Segment Start: Data excerpts
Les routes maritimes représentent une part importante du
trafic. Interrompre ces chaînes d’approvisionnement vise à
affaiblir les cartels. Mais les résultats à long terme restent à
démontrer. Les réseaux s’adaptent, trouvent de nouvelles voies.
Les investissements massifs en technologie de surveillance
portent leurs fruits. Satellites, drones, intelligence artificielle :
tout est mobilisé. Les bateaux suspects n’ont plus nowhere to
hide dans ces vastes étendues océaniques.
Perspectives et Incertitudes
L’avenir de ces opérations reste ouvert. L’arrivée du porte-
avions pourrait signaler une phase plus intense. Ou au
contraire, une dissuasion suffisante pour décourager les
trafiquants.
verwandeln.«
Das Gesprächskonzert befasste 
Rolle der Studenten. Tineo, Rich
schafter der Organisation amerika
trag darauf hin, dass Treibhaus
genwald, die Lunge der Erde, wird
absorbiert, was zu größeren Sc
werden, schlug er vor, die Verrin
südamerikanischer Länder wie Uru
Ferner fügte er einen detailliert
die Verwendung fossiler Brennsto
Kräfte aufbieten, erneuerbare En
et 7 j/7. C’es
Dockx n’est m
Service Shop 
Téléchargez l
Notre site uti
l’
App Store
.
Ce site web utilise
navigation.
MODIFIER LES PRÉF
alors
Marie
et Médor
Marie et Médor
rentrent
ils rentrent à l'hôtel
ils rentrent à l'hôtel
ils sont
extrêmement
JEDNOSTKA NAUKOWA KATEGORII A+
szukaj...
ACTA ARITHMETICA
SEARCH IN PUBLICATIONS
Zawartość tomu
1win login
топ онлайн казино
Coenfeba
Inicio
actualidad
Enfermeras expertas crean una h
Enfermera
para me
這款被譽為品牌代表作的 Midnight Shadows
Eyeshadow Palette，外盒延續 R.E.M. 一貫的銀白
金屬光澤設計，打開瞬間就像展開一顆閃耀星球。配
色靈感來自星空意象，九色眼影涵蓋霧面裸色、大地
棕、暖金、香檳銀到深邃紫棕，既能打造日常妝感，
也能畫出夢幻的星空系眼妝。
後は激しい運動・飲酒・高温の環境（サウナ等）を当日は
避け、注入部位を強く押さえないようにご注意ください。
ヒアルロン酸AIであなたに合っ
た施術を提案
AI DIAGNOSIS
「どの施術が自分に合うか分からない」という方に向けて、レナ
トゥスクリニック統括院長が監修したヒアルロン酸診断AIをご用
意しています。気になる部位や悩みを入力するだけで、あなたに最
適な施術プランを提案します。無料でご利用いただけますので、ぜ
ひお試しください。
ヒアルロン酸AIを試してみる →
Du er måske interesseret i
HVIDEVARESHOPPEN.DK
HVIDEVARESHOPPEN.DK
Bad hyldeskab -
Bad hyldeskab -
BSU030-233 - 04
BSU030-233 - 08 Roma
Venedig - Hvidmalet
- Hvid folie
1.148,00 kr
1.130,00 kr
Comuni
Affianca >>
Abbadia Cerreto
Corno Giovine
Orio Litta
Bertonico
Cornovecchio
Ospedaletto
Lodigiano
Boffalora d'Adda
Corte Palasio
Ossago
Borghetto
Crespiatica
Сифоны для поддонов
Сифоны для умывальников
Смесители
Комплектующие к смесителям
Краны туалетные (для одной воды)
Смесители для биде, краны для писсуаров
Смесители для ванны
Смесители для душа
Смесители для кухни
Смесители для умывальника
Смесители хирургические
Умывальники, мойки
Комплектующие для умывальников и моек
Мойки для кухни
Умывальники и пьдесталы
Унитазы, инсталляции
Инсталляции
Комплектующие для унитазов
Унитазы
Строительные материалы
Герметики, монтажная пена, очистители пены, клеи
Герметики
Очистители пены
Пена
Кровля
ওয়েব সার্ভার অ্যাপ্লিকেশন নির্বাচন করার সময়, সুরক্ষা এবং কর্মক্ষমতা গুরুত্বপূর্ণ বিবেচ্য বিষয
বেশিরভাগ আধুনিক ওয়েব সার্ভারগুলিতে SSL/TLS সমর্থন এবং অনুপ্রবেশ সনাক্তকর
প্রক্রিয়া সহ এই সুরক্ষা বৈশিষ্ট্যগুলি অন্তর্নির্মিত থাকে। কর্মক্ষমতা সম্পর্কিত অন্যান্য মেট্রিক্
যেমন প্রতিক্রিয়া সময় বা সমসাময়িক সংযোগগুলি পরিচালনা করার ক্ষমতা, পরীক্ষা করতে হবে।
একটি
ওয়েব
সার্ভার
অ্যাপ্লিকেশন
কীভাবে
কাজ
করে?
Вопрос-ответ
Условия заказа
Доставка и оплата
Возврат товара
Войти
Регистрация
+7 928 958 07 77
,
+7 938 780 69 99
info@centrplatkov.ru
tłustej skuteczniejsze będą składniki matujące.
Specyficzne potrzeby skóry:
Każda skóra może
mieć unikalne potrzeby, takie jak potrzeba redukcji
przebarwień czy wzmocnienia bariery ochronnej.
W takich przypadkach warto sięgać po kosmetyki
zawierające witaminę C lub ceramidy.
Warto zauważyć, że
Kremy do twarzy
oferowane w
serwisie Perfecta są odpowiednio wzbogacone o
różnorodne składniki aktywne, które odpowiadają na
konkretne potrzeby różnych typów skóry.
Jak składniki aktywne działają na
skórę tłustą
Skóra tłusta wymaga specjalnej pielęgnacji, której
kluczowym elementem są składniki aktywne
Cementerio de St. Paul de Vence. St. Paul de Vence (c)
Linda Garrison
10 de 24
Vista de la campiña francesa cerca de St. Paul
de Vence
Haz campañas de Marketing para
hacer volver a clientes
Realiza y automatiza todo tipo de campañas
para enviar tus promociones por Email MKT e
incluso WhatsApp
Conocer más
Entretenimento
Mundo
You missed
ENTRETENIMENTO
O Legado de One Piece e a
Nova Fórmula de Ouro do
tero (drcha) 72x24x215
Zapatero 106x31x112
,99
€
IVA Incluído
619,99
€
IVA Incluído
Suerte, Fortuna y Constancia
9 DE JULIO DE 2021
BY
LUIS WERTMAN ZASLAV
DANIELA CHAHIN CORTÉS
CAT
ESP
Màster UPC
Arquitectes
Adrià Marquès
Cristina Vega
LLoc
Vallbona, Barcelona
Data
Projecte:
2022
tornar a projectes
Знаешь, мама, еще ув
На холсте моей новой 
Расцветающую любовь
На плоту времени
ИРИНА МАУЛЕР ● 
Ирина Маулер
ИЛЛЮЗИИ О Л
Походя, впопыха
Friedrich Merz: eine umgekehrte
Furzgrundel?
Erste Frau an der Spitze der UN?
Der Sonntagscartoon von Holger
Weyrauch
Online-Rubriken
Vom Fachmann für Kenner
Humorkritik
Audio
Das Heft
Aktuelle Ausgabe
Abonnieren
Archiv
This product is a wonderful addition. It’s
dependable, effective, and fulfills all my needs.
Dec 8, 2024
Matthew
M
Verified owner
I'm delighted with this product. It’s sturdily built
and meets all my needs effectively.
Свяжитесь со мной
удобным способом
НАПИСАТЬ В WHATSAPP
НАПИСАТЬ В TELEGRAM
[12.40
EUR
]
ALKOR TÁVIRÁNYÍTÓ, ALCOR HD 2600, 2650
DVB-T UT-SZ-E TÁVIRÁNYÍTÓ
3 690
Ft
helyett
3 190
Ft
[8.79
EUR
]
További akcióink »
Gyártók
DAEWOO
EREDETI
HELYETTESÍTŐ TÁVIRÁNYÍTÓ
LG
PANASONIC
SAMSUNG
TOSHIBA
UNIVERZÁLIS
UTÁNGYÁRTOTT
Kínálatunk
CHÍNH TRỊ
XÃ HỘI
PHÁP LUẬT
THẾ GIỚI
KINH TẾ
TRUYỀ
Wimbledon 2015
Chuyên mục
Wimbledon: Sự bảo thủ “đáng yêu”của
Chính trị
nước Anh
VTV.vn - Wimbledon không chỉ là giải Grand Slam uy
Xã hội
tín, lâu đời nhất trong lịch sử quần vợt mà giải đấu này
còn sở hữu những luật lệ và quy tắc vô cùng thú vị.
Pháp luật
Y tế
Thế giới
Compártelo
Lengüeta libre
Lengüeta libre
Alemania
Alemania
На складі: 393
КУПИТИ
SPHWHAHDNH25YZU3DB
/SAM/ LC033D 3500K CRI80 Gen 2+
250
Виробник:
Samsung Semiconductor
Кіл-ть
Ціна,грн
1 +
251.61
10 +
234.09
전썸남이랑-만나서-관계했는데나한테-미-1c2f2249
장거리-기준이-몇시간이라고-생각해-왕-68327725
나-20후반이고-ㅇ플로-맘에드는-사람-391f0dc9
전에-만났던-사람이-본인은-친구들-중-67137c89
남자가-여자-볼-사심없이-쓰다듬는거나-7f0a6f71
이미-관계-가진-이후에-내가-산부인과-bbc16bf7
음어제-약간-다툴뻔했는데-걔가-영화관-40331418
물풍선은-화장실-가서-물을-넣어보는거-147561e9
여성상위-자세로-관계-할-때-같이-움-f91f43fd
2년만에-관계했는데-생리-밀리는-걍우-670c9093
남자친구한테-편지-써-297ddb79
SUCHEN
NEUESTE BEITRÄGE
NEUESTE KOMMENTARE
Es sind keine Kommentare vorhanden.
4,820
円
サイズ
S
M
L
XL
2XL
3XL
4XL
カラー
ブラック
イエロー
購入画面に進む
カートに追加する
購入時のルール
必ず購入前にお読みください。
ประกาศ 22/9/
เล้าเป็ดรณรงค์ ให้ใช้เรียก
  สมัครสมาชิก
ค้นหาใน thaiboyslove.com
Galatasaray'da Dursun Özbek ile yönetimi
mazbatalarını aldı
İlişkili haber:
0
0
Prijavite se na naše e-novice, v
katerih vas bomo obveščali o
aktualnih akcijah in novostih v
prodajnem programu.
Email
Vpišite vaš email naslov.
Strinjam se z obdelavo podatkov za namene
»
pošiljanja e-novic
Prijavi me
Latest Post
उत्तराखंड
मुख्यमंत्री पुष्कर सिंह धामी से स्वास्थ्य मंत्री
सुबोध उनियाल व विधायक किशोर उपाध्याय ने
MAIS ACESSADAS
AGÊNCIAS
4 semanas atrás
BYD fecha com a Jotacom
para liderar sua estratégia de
Segment End: Data excerpts
Your goal: In the data above, start at the line that has "Boffalora d'Adda", stop after the line that has "różnorodne składniki aktywne, które", and print every line in between exactly as it stands.

Exercise response:
Boffalora d'Adda
Corte Palasio
Ossago
Borghetto
Crespiatica
Сифоны для поддонов
Сифоны для умывальников
Смесители
Комплектующие к смесителям
Краны туалетные (для одной воды)
Смесители для биде, краны для писсуаров
Смесители для ванны
Смесители для душа
Смесители для кухни
Смесители для умывальника
Смесители хирургические
Умывальники, мойки
Комплектующие для умывальников и моек
Мойки для кухни
Умывальники и пьдесталы
Унитазы, инсталляции
Инсталляции
Комплектующие для унитазов
Унитазы
Строительные материалы
Герметики, монтажная пена, очистители пены, клеи
Герметики
Очистители пены
Пена
Кровля
ওয়েব সার্ভার অ্যাপ্লিকেশন নির্বাচন করার সময়, সুরক্ষা এবং কর্মক্ষমতা গুরুত্বপূর্ণ বিবেচ্য বিষয
বেশিরভাগ আধুনিক ওয়েব সার্ভারগুলিতে SSL/TLS সমর্থন এবং অনুপ্রবেশ সনাক্তকর
প্রক্রিয়া সহ এই সুরক্ষা বৈশিষ্ট্যগুলি অন্তর্নির্মিত থাকে। কর্মক্ষমতা সম্পর্কিত অন্যান্য মেট্রিক্
যেমন প্রতিক্রিয়া সময় বা সমসাময়িক সংযোগগুলি পরিচালনা করার ক্ষমতা, পরীক্ষা করতে হবে।
একটি
ওয়েব
সার্ভার
অ্যাপ্লিকেশন
কীভাবে
কাজ
করে?
Вопрос-ответ
Условия заказа
Доставка и оплата
Возврат товара
Войти
Регистрация
+7 928 958 07 77
,
+7 938 780 69 99
info@centrplatkov.ru
tłustej skuteczniejsze będą składniki matujące.
Specyficzne potrzeby skóry:
Każda skóra może
mieć unikalne potrzeby, takie jak potrzeba redukcji
przebarwień czy wzmocnienia bariery ochronnej.
W takich przypadkach warto sięgać po kosmetyki
zawierające witaminę C lub ceramidy.
Warto zauważyć, że
Kremy do twarzy
oferowane w
serwisie Perfecta są odpowiednio wzbogacone o
różnorodne składniki aktywne, które odpowiadają na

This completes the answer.